The Holocaust Educational Trust has been closely involved in the establishment and development of Holocaust Memorial Day since its inception in 2000. Holocaust Memorial Day is now coordinated by the Holocaust Memorial Day Trust.
The theme for the UK Holocaust Memorial Day 2016 is ‘Don’t Stand By’.
About the Holocaust Educational Trust
The Holocaust Educational Trust was founded in 1988 during the passage of the War Crimes Act. Our aim is to raise awareness and understanding in schools and amongst the wider public of the Holocaust and its relevance today. We believe that the Holocaust must have a permanent place in our nation’s collective memory.
One of the Trust’s earliest achievements was to ensure that the Holocaust was included in the National Curriculum for England in 1991 – for Key Stage 3 students (11-14 year olds). The Holocaust has remained on the National Curriculum since then. We also successfully campaigned to have the assets of Holocaust victims and survivors released and returned to their rightful owners in the late 1990s.

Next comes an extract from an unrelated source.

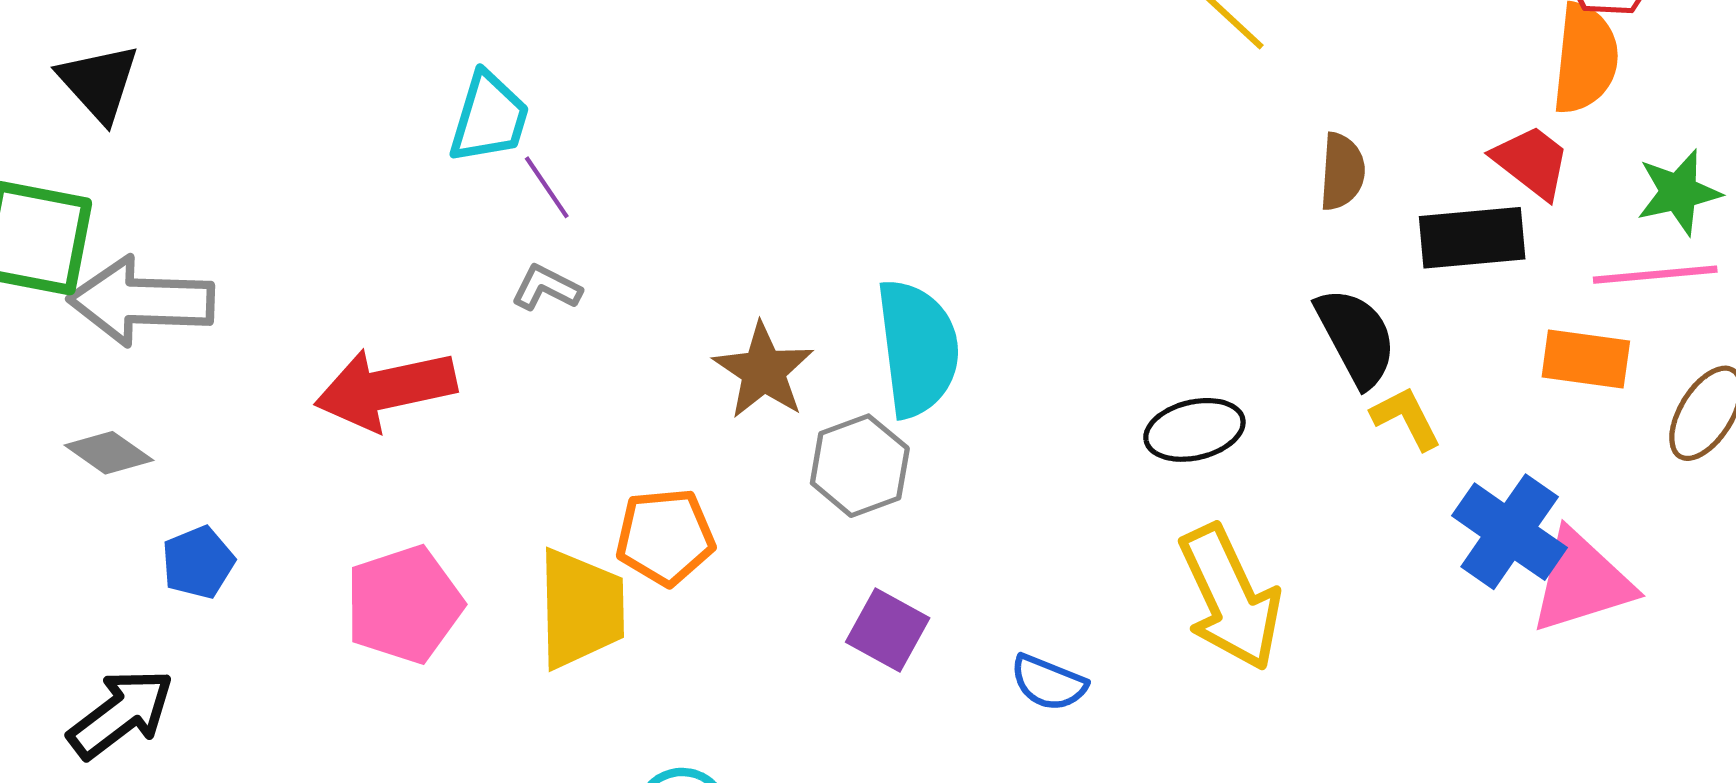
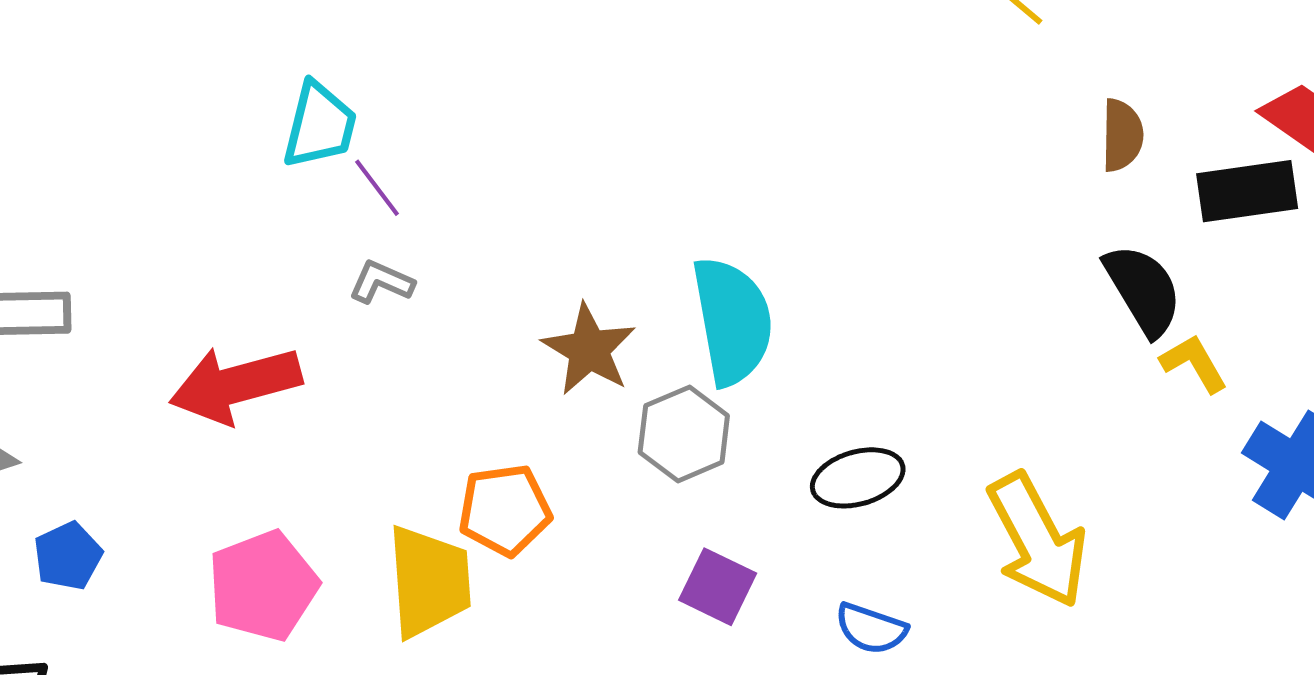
black ellipse: (1194, 430) -> (858, 478), moved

Since 1999 the Trust’s Lessons from Auschwitz Project has given thousands of post-16 students and teachers the opportunity to visit the Nazi concentration and death camp Auschwitz-Birkenau as part of a four-part educational programme. Since 2006 the Project has received Government funding.

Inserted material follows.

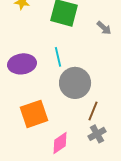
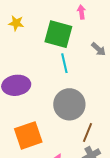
cyan line: (58, 57) -> (64, 63), moved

Having played a crucial role in the establishment of Holocaust Memorial Day in the UK in 2001, the Trust continues to play a key role in the delivery of this national commemorative day.
In 2010 the Government issued a new award to recognise the British men and women who came to the aid of Jewish people and other persecuted groups during the Holocaust – as a direct result of an initiative by the Trust to raise their profile and secure formal recognition for them.
At the Holocaust Educational Trust’s Appeal Dinner in September 2013, the Prime Minister announced the establishment of a national Holocaust Commission to establish what further measures should be taken to ensure a lasting memorial to the Holocaust in this country. In January 2015, the Prime Minister, with cross-party support, endorsed the recommendations of the Commission, which will include a striking new national memorial and accompanying learning centre by 2020.
In January 2015, the Chancellor of the Exchequer announced that the Royal Mint has commissioned a special commemorative medal to mark 70 years since the end of the Holocaust, an initiative of the Holocaust Educational Trust.
We work in schools, colleges and higher education institutions, providing teacher training workshops and lectures, as well as teaching aids and resource materials.